Eye-contact: The eye-contact variable summarizes whether both person 1 and person 2 have
the “looks-at” flag for each other, indicating mutual eye contact.
   Using these collected pieces of information for all faces in the image, a categorization process
was implemented using a simple Python script. This script facilitates the classification and
analysis of the facial features and interactions within the image with a simple heuristics. To
categorize the scenes into Dialogue, Speech, or Other, the following steps are undertaken:
Derivation of centrality from a Looks-at statistics: The list of looks-at pairs is split into
all occurrences of individuals involved.

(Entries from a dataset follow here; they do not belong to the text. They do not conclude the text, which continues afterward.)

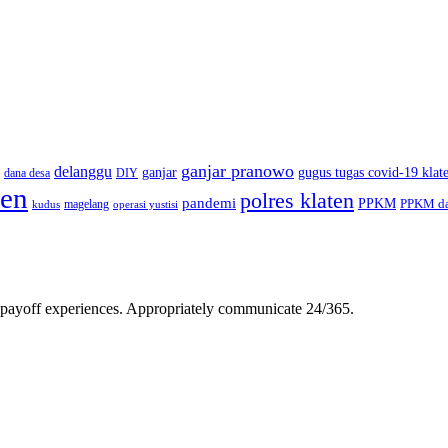
ganjar pranowo
delanggu
ganjar
gugus tugas covid-19 klat
dana desa
DIY
ten
polres klaten
pandemi
PPKM
PPKM da
magelang
kudus
operasi yustisi
gh-payoff experiences. Appropriately communicate 24/365.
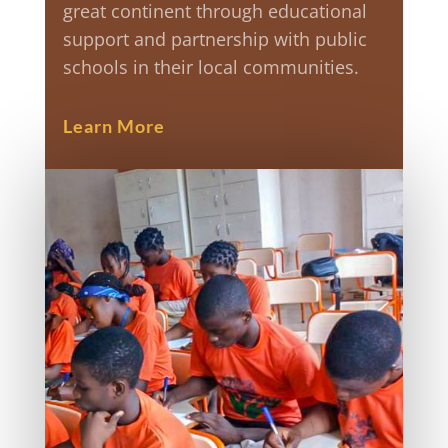
great continent through educational
support and partnership with public
schools in their local communities.
Learn More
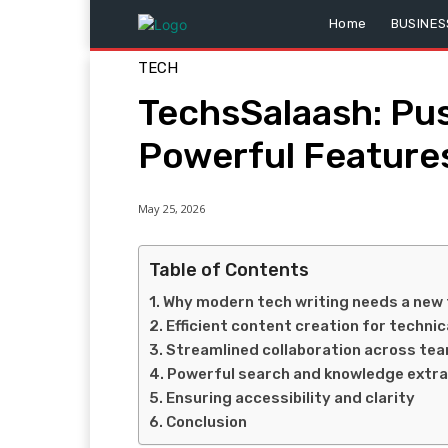
Home
BUSINES
TECH
TechsSalaash: Pus
Powerful Features
May 25, 2026
Table of Contents
Why modern tech writing needs a new 
Efficient content creation for technic
Streamlined collaboration across te
Powerful search and knowledge extra
Ensuring accessibility and clarity
Conclusion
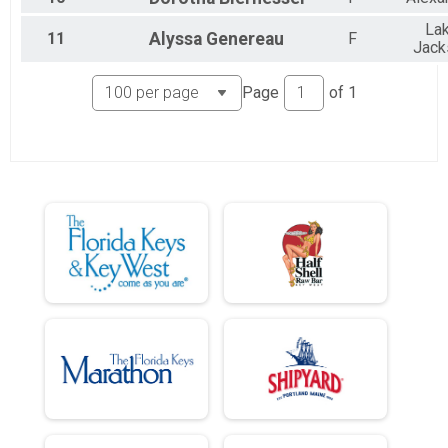
La
11
Alyssa
Genereau
F
Jack
Page
of
1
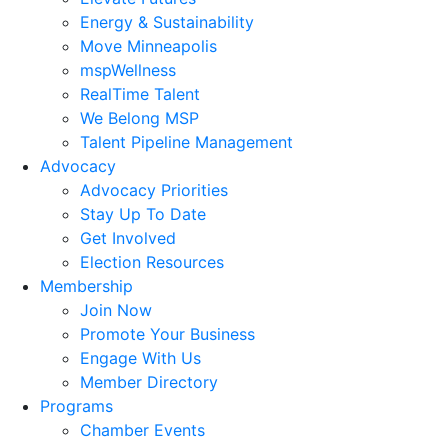
Energy & Sustainability
Move Minneapolis
mspWellness
RealTime Talent
We Belong MSP
Talent Pipeline Management
Advocacy
Advocacy Priorities
Stay Up To Date
Get Involved
Election Resources
Membership
Join Now
Promote Your Business
Engage With Us
Member Directory
Programs
Chamber Events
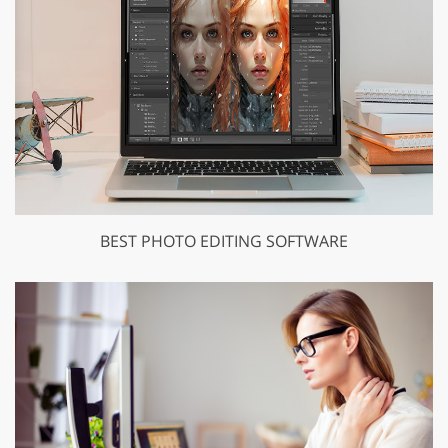
BEST PHOTO EDITING SOFTWARE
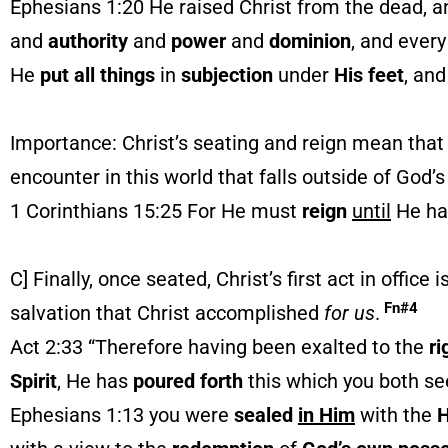
Ephesians 1:20 He raised Christ from the dead, 
and
authority
and
power
and
dominion
, and every
He
put all things
in
subjection
under
His feet
, an
Importance: Christ’s seating and reign mean that th
encounter in this world that falls outside of God’
1 Corinthians 15:25 For He must
reign
until
He ha
C] Finally, once seated, Christ’s first act in office 
Fn#4
salvation that Christ accomplished
for
us
.
Act 2:33 “Therefore having been exalted to the
ri
Spirit
, He has
poured forth
this which you both se
Ephesians 1:13 you were
sealed
in Him
with the
H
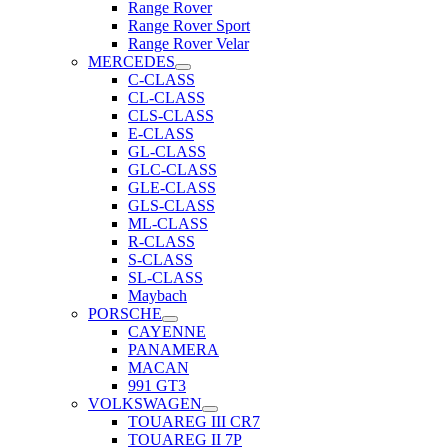
Range Rover
Range Rover Sport
Range Rover Velar
MERCEDES
C-CLASS
CL-CLASS
CLS-CLASS
E-CLASS
GL-CLASS
GLC-CLASS
GLE-CLASS
GLS-CLASS
ML-CLASS
R-CLASS
S-CLASS
SL-CLASS
Maybach
PORSCHE
CAYENNE
PANAMERA
MACAN
991 GT3
VOLKSWAGEN
TOUAREG III CR7
TOUAREG II 7P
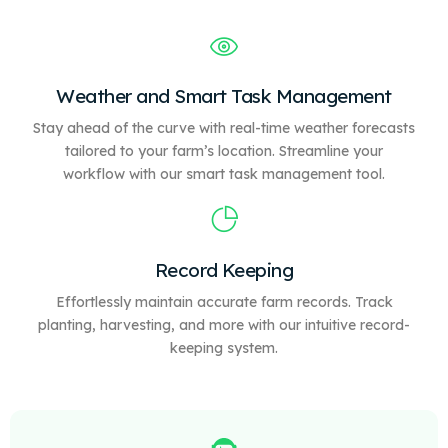
Weather and Smart Task Management
Stay ahead of the curve with real-time weather forecasts
tailored to your farm’s location. Streamline your
workflow with our
smart
task management tool.
Record Keeping
Effortlessly maintain accurate farm records. Track
planting, harvesting, and more with our intuitive record-
keeping system.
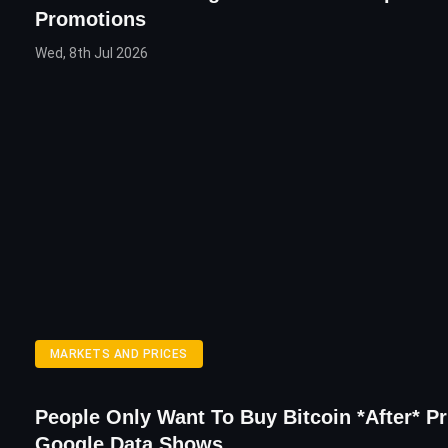
Promotions
Wed, 8th Jul 2026
MARKETS AND PRICES
People Only Want To Buy Bitcoin *After* Pr
Google Data Shows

Assume a scene where person 𝑎 is looking at person 𝑏
and at person 𝑐, and person 𝑐 is also looking at person 𝑎. Then from the list of looks-at pairs
[𝑎𝑏, 𝑎𝑐, 𝑐𝑎], the list of all occurrences of individuals [𝑎, 𝑏, 𝑎, 𝑐, 𝑐, 𝑎] would be derived. This helps
to identify the most prominent or central person in the image by assessing the frequency of
their appearance in the next step.
Frequency counter: A frequency counter is created to determine the occurrence frequency of
each person in the list containing all occurrences of individuals determined before. Referring to
the example this would look like [𝑎:3, 𝑏:1, 𝑐:2]. This provides insights into the relative prominence
of individuals within the scene.
Threshold calculation: A threshold value is computed by multiplying the adjustable threshold
value (0.7 in our example) by the number of individuals looking at someone minus one. This
adjustment accounts for the fact that the speaker must look at someone. In the given example
this would be 0.7 ⋅ (3 − 1) = 1.4. So at least 2 looks would have to go from or to the speaker.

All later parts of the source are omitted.